--- EXERCISE INPUTS ---

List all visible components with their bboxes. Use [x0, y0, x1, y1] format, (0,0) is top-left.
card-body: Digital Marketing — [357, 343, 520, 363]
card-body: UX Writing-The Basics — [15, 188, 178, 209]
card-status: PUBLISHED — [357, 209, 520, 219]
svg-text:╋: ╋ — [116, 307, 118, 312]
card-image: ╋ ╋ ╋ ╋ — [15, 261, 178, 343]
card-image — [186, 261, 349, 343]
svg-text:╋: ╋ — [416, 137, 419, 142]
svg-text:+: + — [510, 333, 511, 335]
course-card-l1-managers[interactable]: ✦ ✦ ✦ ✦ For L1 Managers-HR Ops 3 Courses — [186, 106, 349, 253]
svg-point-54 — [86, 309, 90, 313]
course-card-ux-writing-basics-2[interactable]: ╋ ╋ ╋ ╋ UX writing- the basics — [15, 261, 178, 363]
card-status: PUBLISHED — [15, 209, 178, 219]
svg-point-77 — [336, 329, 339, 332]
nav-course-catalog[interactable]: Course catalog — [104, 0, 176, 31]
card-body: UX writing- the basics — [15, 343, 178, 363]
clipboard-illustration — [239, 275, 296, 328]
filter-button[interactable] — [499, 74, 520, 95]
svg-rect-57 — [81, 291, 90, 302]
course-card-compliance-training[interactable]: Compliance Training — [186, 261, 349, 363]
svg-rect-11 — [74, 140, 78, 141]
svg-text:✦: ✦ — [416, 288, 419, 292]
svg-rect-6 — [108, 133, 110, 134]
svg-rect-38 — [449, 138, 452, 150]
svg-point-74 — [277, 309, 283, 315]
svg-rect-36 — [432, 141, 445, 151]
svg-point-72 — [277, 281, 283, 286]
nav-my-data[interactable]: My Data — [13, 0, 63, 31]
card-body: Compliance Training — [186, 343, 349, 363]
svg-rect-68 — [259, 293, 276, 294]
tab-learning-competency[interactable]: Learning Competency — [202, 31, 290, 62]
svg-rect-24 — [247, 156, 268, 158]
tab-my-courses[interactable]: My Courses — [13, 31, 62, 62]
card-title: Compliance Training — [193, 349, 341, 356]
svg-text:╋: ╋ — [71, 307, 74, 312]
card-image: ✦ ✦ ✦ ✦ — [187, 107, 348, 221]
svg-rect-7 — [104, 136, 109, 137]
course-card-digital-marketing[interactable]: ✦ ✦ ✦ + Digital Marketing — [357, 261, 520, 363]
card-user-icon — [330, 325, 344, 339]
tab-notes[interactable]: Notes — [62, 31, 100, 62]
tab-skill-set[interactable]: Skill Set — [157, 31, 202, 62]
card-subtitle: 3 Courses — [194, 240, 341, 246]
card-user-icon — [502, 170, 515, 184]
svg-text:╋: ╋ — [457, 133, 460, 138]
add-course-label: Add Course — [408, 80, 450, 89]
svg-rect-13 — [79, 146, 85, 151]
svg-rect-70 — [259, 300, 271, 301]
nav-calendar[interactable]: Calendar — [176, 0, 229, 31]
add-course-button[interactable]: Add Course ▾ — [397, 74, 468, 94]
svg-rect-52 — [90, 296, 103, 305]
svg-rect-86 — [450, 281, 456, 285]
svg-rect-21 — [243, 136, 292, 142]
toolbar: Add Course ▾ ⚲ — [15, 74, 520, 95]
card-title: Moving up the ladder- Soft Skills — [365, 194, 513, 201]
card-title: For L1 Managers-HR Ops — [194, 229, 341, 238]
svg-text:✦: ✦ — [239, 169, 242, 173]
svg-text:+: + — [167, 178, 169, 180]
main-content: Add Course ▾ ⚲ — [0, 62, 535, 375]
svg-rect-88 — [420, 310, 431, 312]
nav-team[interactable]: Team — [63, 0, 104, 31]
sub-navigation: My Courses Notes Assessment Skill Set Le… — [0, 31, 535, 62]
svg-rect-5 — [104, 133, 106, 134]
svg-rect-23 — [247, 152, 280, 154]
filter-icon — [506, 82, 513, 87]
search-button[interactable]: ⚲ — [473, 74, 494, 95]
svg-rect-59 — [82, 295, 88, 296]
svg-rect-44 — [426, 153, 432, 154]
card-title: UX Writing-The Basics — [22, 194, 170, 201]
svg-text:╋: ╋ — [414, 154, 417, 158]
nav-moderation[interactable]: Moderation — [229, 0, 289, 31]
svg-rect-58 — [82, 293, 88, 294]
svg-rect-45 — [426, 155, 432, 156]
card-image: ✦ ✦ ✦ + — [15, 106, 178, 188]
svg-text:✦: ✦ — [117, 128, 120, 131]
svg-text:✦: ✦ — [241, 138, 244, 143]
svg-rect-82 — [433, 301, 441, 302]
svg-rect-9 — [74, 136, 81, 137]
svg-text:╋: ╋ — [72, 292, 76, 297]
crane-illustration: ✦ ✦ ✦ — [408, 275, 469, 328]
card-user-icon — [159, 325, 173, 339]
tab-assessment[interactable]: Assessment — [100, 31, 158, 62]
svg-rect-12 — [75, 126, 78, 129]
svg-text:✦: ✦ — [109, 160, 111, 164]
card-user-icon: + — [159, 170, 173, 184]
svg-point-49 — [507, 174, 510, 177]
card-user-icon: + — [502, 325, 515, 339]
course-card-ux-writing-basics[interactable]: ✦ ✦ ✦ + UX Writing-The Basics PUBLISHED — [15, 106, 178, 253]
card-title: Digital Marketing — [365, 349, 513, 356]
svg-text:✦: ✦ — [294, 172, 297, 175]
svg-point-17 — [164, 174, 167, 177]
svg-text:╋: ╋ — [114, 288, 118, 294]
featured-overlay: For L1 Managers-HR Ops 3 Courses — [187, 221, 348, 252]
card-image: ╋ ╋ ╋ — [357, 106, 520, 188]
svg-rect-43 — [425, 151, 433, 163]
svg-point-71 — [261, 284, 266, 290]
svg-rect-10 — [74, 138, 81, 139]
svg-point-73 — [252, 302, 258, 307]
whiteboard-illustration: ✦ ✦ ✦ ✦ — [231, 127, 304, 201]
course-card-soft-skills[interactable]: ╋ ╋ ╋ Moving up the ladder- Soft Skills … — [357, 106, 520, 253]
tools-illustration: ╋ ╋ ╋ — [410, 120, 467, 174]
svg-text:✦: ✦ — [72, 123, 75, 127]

---

> YOUR OBJECTIVE
Go through the entries above and say how many lines include the word "user". Give the number only.

> RESPONSE FOR THIS EXERCISE
5